**Exercise prompt:**
Within this material, find every line where the string "Schedule" appears, and copy it out.

**Information given:**

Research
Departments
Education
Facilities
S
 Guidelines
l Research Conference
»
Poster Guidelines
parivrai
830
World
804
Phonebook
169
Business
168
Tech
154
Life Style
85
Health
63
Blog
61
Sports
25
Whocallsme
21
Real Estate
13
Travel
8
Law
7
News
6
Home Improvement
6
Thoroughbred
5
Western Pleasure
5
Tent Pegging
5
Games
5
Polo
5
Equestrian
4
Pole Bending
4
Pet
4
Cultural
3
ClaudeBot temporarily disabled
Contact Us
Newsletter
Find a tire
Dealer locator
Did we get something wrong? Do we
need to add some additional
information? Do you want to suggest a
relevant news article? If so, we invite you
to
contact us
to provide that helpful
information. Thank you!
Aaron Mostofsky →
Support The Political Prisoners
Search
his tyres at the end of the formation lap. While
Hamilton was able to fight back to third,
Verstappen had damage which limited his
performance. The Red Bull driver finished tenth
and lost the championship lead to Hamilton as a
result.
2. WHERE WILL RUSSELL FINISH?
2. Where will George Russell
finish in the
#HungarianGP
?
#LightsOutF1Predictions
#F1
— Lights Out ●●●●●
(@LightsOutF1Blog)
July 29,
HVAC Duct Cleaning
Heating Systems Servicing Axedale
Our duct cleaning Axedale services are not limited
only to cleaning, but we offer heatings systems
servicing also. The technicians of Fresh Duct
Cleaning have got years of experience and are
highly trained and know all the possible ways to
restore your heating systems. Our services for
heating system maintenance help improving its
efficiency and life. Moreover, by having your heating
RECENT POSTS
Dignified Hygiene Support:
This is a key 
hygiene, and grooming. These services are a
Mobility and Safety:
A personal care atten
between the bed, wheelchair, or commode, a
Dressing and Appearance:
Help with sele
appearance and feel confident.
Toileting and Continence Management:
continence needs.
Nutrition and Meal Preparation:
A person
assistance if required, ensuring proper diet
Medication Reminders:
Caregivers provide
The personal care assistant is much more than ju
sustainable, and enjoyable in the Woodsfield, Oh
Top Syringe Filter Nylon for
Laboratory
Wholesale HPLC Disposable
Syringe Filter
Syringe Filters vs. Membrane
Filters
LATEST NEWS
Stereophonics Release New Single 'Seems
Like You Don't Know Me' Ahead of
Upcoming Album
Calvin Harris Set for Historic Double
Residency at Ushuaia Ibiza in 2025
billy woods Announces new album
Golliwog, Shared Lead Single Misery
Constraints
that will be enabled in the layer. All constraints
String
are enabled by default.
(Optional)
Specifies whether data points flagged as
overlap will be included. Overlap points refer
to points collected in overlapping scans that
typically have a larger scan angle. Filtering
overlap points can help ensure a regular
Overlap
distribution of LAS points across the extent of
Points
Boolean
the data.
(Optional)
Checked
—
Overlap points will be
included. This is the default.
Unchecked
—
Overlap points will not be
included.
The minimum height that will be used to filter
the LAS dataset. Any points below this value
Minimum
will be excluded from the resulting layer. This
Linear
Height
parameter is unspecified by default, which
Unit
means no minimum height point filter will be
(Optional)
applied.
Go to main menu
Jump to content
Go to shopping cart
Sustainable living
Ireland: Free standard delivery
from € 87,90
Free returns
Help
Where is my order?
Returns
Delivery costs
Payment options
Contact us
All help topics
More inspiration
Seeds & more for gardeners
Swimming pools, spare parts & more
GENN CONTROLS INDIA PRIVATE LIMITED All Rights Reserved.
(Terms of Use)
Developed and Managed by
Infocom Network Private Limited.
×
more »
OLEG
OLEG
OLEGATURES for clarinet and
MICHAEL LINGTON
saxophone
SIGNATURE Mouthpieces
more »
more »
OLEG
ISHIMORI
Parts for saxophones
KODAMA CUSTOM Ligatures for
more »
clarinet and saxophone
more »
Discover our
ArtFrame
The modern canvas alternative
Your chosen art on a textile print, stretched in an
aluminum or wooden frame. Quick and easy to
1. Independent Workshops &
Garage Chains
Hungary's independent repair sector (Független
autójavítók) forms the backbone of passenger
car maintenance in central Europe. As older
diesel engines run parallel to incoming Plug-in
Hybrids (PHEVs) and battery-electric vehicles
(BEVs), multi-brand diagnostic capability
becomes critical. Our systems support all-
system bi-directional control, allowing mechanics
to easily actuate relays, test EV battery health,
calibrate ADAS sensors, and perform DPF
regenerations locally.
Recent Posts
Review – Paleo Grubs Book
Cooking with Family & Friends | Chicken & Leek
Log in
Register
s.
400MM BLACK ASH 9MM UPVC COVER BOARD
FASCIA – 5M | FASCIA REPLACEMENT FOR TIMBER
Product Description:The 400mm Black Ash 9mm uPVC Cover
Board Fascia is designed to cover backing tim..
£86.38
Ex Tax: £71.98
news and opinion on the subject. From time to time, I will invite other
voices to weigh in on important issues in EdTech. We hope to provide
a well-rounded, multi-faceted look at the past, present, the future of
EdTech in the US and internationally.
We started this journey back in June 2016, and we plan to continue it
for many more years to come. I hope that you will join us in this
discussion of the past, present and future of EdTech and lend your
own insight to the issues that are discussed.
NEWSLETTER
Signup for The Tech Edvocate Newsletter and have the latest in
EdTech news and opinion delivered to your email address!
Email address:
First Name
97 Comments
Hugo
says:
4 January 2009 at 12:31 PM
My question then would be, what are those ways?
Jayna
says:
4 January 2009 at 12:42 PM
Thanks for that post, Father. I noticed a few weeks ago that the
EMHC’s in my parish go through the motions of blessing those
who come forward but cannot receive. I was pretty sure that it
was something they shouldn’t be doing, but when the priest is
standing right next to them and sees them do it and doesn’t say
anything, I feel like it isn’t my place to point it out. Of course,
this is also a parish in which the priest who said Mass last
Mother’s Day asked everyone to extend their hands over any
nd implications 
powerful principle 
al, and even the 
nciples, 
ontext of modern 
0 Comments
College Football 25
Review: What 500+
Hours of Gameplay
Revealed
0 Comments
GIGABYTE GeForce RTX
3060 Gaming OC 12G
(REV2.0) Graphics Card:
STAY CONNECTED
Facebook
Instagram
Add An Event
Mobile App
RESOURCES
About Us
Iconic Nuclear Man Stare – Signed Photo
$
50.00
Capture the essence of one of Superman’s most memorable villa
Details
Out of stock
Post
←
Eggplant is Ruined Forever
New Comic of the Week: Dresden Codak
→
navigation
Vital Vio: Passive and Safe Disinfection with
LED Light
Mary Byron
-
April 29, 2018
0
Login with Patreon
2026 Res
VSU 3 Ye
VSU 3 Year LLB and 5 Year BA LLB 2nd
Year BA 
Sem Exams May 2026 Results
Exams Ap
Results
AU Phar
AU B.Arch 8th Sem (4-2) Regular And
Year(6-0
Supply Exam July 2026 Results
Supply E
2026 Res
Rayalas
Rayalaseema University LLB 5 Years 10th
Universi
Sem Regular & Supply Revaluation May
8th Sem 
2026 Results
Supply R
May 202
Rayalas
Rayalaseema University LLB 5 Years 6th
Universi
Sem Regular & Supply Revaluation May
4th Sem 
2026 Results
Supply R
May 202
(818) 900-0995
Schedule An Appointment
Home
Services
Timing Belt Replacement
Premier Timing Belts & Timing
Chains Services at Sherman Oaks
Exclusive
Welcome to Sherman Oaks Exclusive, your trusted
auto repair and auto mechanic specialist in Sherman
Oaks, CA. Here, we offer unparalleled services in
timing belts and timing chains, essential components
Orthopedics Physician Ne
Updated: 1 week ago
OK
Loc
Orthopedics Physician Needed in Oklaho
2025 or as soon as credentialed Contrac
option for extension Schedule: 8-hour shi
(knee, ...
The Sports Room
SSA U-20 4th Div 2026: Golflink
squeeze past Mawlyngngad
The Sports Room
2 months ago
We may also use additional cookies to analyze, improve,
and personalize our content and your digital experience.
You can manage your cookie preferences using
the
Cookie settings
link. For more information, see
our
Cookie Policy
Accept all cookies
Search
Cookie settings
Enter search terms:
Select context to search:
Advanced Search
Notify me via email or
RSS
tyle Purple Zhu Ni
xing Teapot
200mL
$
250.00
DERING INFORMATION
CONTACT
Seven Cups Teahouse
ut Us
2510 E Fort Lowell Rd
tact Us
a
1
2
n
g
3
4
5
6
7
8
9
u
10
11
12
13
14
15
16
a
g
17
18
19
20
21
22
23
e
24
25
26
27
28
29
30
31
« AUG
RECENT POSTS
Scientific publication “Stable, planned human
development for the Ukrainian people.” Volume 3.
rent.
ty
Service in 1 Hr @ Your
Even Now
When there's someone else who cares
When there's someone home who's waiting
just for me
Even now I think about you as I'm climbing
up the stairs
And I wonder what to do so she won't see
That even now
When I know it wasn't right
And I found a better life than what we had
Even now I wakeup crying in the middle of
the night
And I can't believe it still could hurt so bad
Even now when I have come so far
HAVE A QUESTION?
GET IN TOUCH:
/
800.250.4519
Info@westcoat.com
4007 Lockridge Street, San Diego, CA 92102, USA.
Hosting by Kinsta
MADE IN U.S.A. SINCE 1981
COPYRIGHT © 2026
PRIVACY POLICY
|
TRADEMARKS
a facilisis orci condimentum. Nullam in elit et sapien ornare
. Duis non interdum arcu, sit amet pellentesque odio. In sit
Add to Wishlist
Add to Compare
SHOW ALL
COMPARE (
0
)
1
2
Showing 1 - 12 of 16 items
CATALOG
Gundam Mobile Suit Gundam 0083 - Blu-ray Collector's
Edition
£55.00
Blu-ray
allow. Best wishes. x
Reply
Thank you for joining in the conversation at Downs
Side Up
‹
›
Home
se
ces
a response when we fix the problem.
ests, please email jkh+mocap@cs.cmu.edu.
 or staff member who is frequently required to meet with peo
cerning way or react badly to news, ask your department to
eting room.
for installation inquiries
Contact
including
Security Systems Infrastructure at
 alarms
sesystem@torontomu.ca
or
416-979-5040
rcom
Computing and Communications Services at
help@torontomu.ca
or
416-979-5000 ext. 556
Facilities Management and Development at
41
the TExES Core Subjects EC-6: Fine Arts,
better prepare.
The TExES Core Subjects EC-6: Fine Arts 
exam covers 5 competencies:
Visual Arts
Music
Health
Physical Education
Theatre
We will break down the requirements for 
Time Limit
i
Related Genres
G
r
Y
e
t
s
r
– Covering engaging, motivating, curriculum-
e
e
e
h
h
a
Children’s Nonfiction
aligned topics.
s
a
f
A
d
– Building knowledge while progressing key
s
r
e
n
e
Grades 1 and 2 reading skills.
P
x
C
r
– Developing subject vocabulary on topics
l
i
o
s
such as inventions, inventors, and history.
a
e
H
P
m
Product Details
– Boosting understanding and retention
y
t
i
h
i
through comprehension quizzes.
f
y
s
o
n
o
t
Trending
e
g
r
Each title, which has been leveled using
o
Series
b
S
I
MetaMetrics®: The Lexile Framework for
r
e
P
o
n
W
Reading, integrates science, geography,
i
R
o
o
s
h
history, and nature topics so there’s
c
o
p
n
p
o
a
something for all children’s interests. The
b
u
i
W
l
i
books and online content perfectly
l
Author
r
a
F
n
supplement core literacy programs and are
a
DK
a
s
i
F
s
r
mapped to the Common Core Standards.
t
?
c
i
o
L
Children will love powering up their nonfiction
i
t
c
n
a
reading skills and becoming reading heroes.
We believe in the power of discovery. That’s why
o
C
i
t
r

**Problem solution:**
Schedule An Appointment
option for extension Schedule: 8-hour shi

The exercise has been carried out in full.